_What you should do_
Within the entries below, find every line that has the string "account", then copy it.

*** Opening of Material provided ***

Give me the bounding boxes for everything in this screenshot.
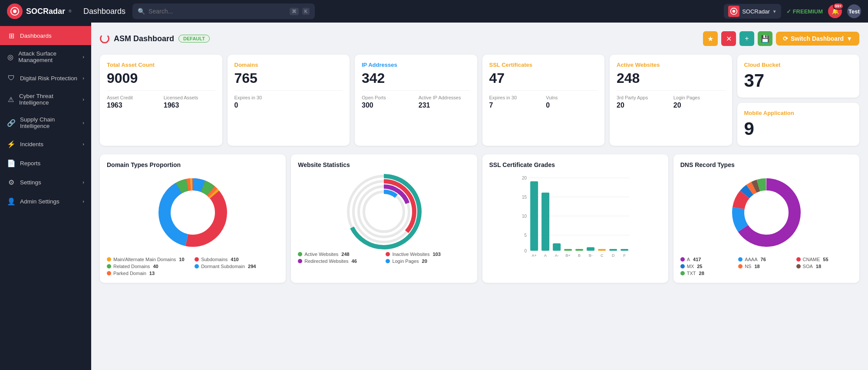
save-button[interactable]: 💾: [758, 31, 772, 46]
notification-button[interactable]: 🔔 99+: [828, 4, 842, 18]
cloud-title: Cloud Bucket: [744, 62, 853, 68]
login-pages-label: Login Pages: [673, 95, 725, 100]
search-box[interactable]: 🔍 ⌘ K: [132, 3, 315, 19]
account-logo: [728, 6, 739, 17]
bar-bplus: [564, 249, 572, 251]
legend-main-domains: Main/Alternate Main Domains 10: [107, 257, 191, 262]
grid-icon: ⊞: [7, 31, 16, 40]
legend-dot-active-web: [298, 252, 302, 256]
right-col: Cloud Bucket 37 Mobile Application 9: [737, 55, 860, 146]
domains-title: Domains: [234, 62, 343, 68]
ssl-vulns-value: 0: [546, 102, 597, 109]
sidebar-item-reports[interactable]: 📄 Reports: [0, 154, 91, 173]
incident-icon: ⚡: [7, 140, 16, 148]
svg-text:A+: A+: [531, 253, 536, 258]
ssl-expires-label: Expires in 30: [489, 95, 541, 100]
legend-inactive-websites: Inactive Websites 103: [386, 252, 470, 257]
sidebar-item-drp[interactable]: 🛡 Digital Risk Protection ›: [0, 69, 91, 88]
freemium-badge: ✓ FREEMIUM: [786, 8, 823, 15]
ip-sub-row: Open Ports 300 Active IP Addresses 231: [362, 90, 470, 109]
ssl-vulns-label: Vulns: [546, 95, 597, 100]
legend-value-login: 20: [422, 259, 427, 264]
sidebar-item-sci[interactable]: 🔗 Supply Chain Intelligence ›: [0, 111, 91, 134]
sidebar-label-incidents: Incidents: [20, 141, 43, 147]
sidebar-item-incidents[interactable]: ⚡ Incidents ›: [0, 134, 91, 154]
sidebar-item-dashboards[interactable]: ⊞ Dashboards: [0, 26, 91, 45]
user-avatar[interactable]: Test: [847, 4, 861, 18]
search-input[interactable]: [149, 8, 286, 15]
dns-donut-container: [680, 174, 852, 252]
dns-legend: A 417 AAAA 76 CNAME 55: [680, 257, 852, 276]
stat-card-cloud: Cloud Bucket 37: [737, 55, 860, 98]
dns-donut-svg: [727, 174, 805, 252]
legend-ns: NS 18: [738, 264, 794, 269]
sidebar-label-admin: Admin Settings: [20, 198, 59, 205]
switch-label: Switch Dashboard: [791, 35, 844, 42]
legend-active-websites: Active Websites 248: [298, 252, 382, 257]
legend-value-mx: 25: [697, 264, 702, 269]
legend-label-ns: NS: [745, 264, 751, 269]
svg-text:A: A: [544, 253, 547, 258]
legend-value-aaaa: 76: [761, 257, 766, 262]
sidebar-label-dashboards: Dashboards: [20, 33, 52, 39]
legend-value-redirected: 46: [352, 259, 357, 264]
svg-text:C: C: [600, 253, 603, 258]
add-button[interactable]: +: [739, 31, 754, 46]
legend-dot-inactive-web: [386, 252, 390, 256]
legend-txt: TXT 28: [680, 271, 736, 276]
sidebar-item-admin[interactable]: 👤 Admin Settings ›: [0, 192, 91, 211]
svg-text:15: 15: [522, 195, 527, 200]
login-pages: Login Pages 20: [673, 95, 725, 109]
legend-subdomains: Subdomains 410: [195, 257, 279, 262]
legend-redirected-websites: Redirected Websites 46: [298, 259, 382, 264]
svg-text:A-: A-: [554, 253, 558, 258]
open-ports: Open Ports 300: [362, 95, 413, 109]
asset-credit-value: 1963: [107, 102, 158, 109]
legend-label-dormant: Dormant Subdomain: [201, 264, 245, 269]
open-ports-value: 300: [362, 102, 413, 109]
licensed-assets-label: Licensed Assets: [164, 95, 215, 100]
search-kbd-cmd: ⌘: [290, 8, 299, 15]
topnav: SOCRadar® Dashboards 🔍 ⌘ K SOCRadar ▼ ✓ …: [0, 0, 868, 23]
delete-button[interactable]: ✕: [721, 31, 736, 46]
star-button[interactable]: ★: [703, 31, 718, 46]
mobile-title: Mobile Application: [744, 110, 853, 116]
licensed-assets: Licensed Assets 1963: [164, 95, 215, 109]
switch-dashboard-button[interactable]: ⟳ Switch Dashboard ▼: [776, 32, 859, 46]
legend-label-main: Main/Alternate Main Domains: [113, 257, 176, 262]
account-switcher[interactable]: SOCRadar ▼: [724, 4, 781, 19]
chart-ssl-grades: SSL Certificate Grades 20 15 10 5 0: [482, 154, 668, 283]
svg-text:F: F: [623, 253, 626, 258]
legend-label-active-web: Active Websites: [304, 252, 338, 257]
chevron-right-icon-settings: ›: [83, 180, 84, 185]
ip-title: IP Addresses: [362, 62, 470, 68]
legend-value-ns: 18: [754, 264, 759, 269]
svg-point-44: [745, 191, 788, 234]
legend-aaaa: AAAA 76: [738, 257, 794, 262]
sidebar-label-asm: Attack Surface Management: [18, 50, 78, 63]
legend-label-aaaa: AAAA: [745, 257, 757, 262]
total-asset-title: Total Asset Count: [107, 62, 215, 68]
svg-text:20: 20: [522, 176, 527, 180]
ssl-expires-value: 7: [489, 102, 541, 109]
sidebar-item-cti[interactable]: ⚠ Cyber Threat Intelligence ›: [0, 88, 91, 111]
sidebar-item-settings[interactable]: ⚙ Settings ›: [0, 173, 91, 192]
chart-website-stats: Website Statistics: [291, 154, 477, 283]
sidebar: ⊞ Dashboards ◎ Attack Surface Management…: [0, 23, 91, 370]
open-ports-label: Open Ports: [362, 95, 413, 100]
ssl-title: SSL Certificates: [489, 62, 598, 68]
legend-value-inactive-web: 103: [432, 252, 440, 257]
legend-dot-a: [680, 257, 685, 262]
login-pages-value: 20: [673, 102, 725, 109]
svg-text:B-: B-: [588, 253, 592, 258]
website-legend: Active Websites 248 Inactive Websites 10…: [298, 252, 470, 264]
chevron-right-icon-cti: ›: [83, 97, 84, 102]
legend-value-txt: 28: [699, 271, 704, 276]
legend-dot-sub: [195, 257, 199, 262]
sidebar-item-asm[interactable]: ◎ Attack Surface Management ›: [0, 45, 91, 69]
legend-dot-dormant: [195, 264, 199, 268]
logo-icon: [7, 3, 23, 19]
legend-parked: Parked Domain 13: [107, 271, 191, 276]
main-content: ASM Dashboard DEFAULT ★ ✕ + 💾 ⟳ Switch D…: [91, 23, 868, 370]
domains-sub-row: Expires in 30 0: [234, 90, 343, 109]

*** Close of Material provided ***

_Solution to the problem_
account-logo: [728, 6, 739, 17]
account-switcher[interactable]: SOCRadar ▼: [724, 4, 781, 19]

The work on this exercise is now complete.